Osserva Lorenzetto: “Ci sarà un motivo se la natura ha previsto che i pomodori maturino in tot settimane”; e Dompé replica: “Capisco l’obiezione. La natura è grande. Però l’uomo si è sempre difeso dalla natura. Si è abituati a lodare le mirabilia della natura. Io invece ne considero i capricci, le mostruosità. I batteri più terribili sono naturali. Le carestie sono naturali. Le malattie sono naturali. Anche il freddo è naturale. Ma l’uomo non ha detto: bon, fa 15 sotto zero, sto qui a crepare all’addiaccio come ha previsto la natura. S’è costruito una casa in cui rifugiarsi. Ora mi vengono a dire che non devo applicare alla zucchina ciò che va bene per l’uomo? Non ha senso”.
Non ce ne voglia Dompé, ma a noi sembra – a meno che non si stiano costruendo case per le zucchine – che sia proprio il suo discorso a non avere senso. Una cosa, infatti (per rimanere nei termini dell’esempio), è un uomo che, lasciando essere il freddo quello che è, pensi a ripararsene, altra è un uomo che si metta invece in testa di agire sul freddo per modificarlo.
Orbene, ove immaginassimo che manipolando il freddo si riuscisse a mitigarlo, perché non fare allora la stessa cosa col caldo? Se operazioni del genere fossero possibili, non avremmo più dunque né il freddo né il caldo, ma sempre e soltanto un tiepido stato intermedio.
Dice Dompé che, della natura, preferisce considerare i “capricci” e le “mostruosità”, che “i batteri più terribili sono naturali”, che “le carestie sono naturali” e che “le malattie sono naturali”.
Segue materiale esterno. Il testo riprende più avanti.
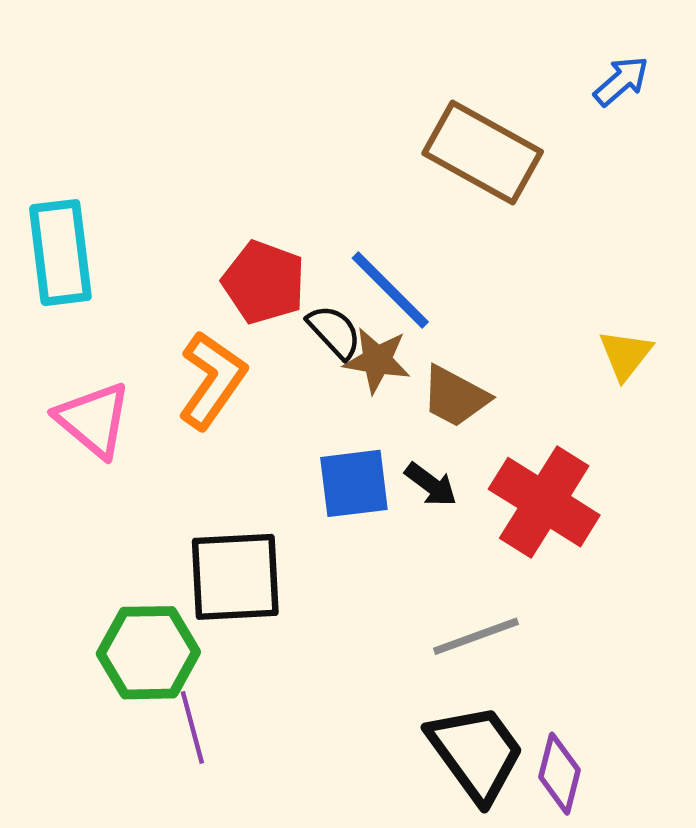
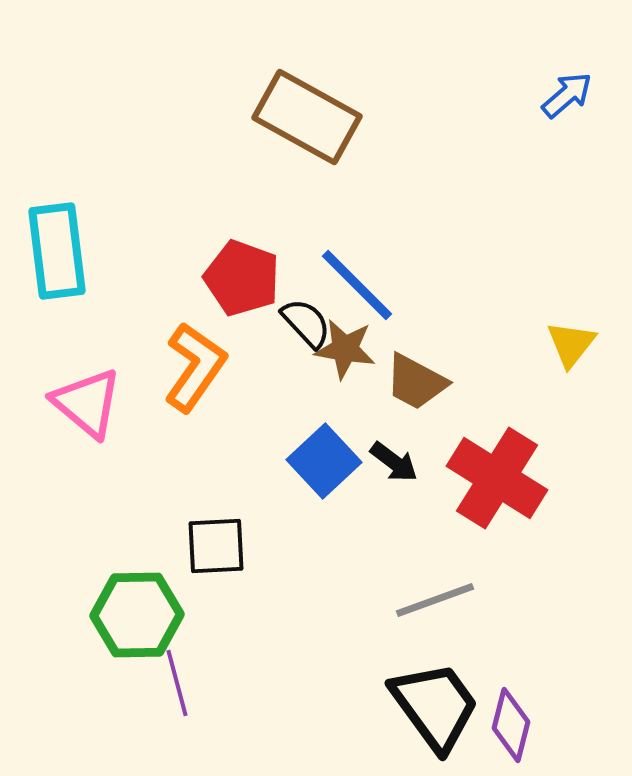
brown rectangle: (483, 153) -> (307, 117), moved
blue square: (354, 483) -> (324, 461), turned -36
black square: (235, 577) -> (216, 546), size x0.7

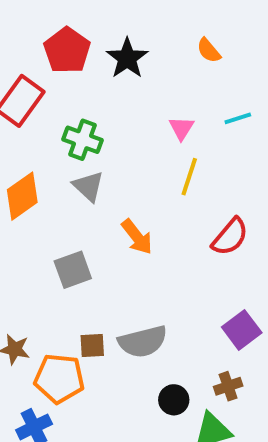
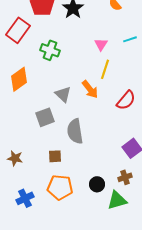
gray triangle: (88, 186) -> (63, 94), moved
orange arrow: (137, 237) -> (90, 89), moved
gray semicircle: (143, 342) -> (75, 131), moved, turned 95
orange pentagon: (59, 378) -> (60, 187), moved

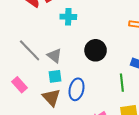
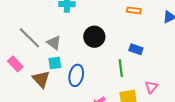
pink rectangle: (20, 85) -> (15, 64), moved
brown triangle: (51, 97) -> (41, 79), moved

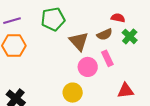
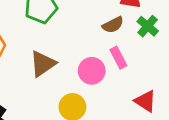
brown triangle: (79, 41) -> (43, 64), moved, turned 40
red triangle: (126, 91) -> (145, 101), turned 42

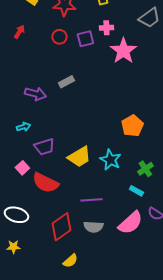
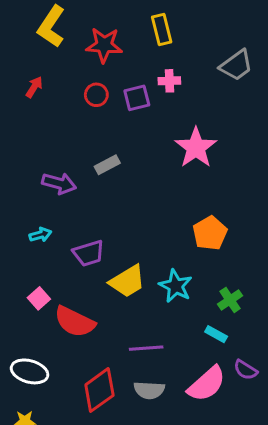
pink star: (123, 51) -> (196, 148), moved
purple trapezoid: (44, 147) -> (89, 253), moved

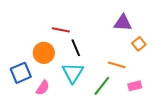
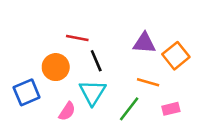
purple triangle: (123, 23) -> (144, 43), moved
orange square: (139, 44) -> (176, 56), size x1.5
pink semicircle: (43, 88) -> (67, 111), moved

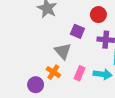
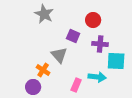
orange cross: (53, 72) -> (43, 70), moved
pink rectangle: (80, 73) -> (76, 85), moved

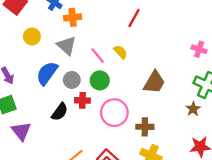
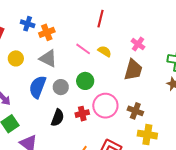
pink cross: (199, 49) -> (138, 44), moved, turned 32
yellow semicircle: (120, 52) -> (105, 51), moved
pink line: (98, 56) -> (83, 49), moved
red cross: (82, 100) -> (82, 114), moved
brown cross: (145, 127) -> (135, 111), turned 35

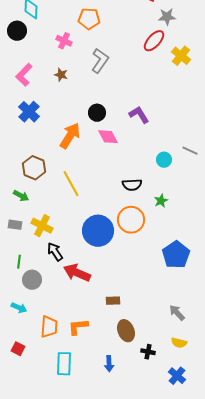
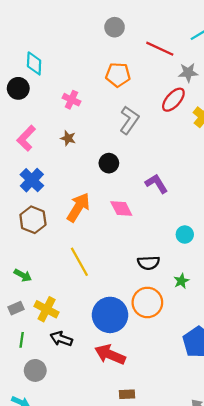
orange pentagon: (89, 19) -> (118, 75), moved
gray L-shape: (100, 61) -> (129, 120), moved
black circle: (97, 113) -> (109, 163), moved
brown hexagon: (34, 168) -> (33, 220), moved
gray rectangle: (15, 225) -> (16, 308), turned -32
black arrow: (55, 252) -> (61, 339), turned -36
green line: (19, 262) -> (22, 340), moved
red arrow: (77, 273) -> (110, 355), moved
Mentre dunque a Leopardi, universalmente considerato un pessimista, riusciva di vedere la “quiete” insieme alla “tempesta”, a Dompé non riesce invece di vedere la regolarità insieme ai “capricci”, la bellezza insieme alle “mostruosità”, gli esseri benefici insieme a quelli “malefici”, l’abbondanza insieme alle “carestie” e la salute insieme alle “malattie”.
Ignoriamo le ragioni di cotanto pessimismo, ma sta di fatto che esso finisce con l’imporre una visione delle cose non meno unilaterale di quella di un ottimista che, della natura, preferisse considerare la regolarità, la bellezza, gli esseri benefici, l’abbondanza e la salute.
Questo – sia chiaro – non è un gioco. L’uomo, infatti, in questa fase della propria evoluzione, si apre la propria strada, vive la propria vita, lavora al proprio sviluppo e crea sé stesso, affrontando appunto, con coraggio e dignità, tanto quello che la natura e il destino gli offrono di positivo (il bene) quanto quello che gli offrono di negativo (il male): non solo quindi la regolarità e i capricci, la bellezza e le mostruosità, gli esseri benefici e quelli malefici, l’abbondanza e le carestie, la salute e le malattie, ma anche la nascita e la morte.
Va perciò detto, tornando a quanto avevamo immaginato in rapporto al freddo e al caldo, che il tiepido e costante stato intermedio, artificialmente prodotto, equivarrebbe alla creazione di un uomo altrettanto artificiale, e per ciò stesso a un non-uomo.
Recita, non a caso, l’Apocalisse: “Io conosco le tue opere: tu non sei né freddo né caldo. Oh fossi tu pur freddo o caldo! Così, perché sei tiepido, e non sei né freddo né caldo, io ti vomiterò dalla mia bocca” (3,15).
Note:
01) Del “bioboom”, 13 gennaio 2002;
02) M.Horkheimer: Eclisse della ragione – Einaudi, Torino 1969, p.131;
03) il Giornale, 14 settembre 2003;
04) R.Steiner: Il karma e le professioni in relazione alla vita di Goethe – Antroposofica, Milano 1976, pp.217-218;
05) Ogm? Una volta li chiamavamo incroci, 4 giugno 2001.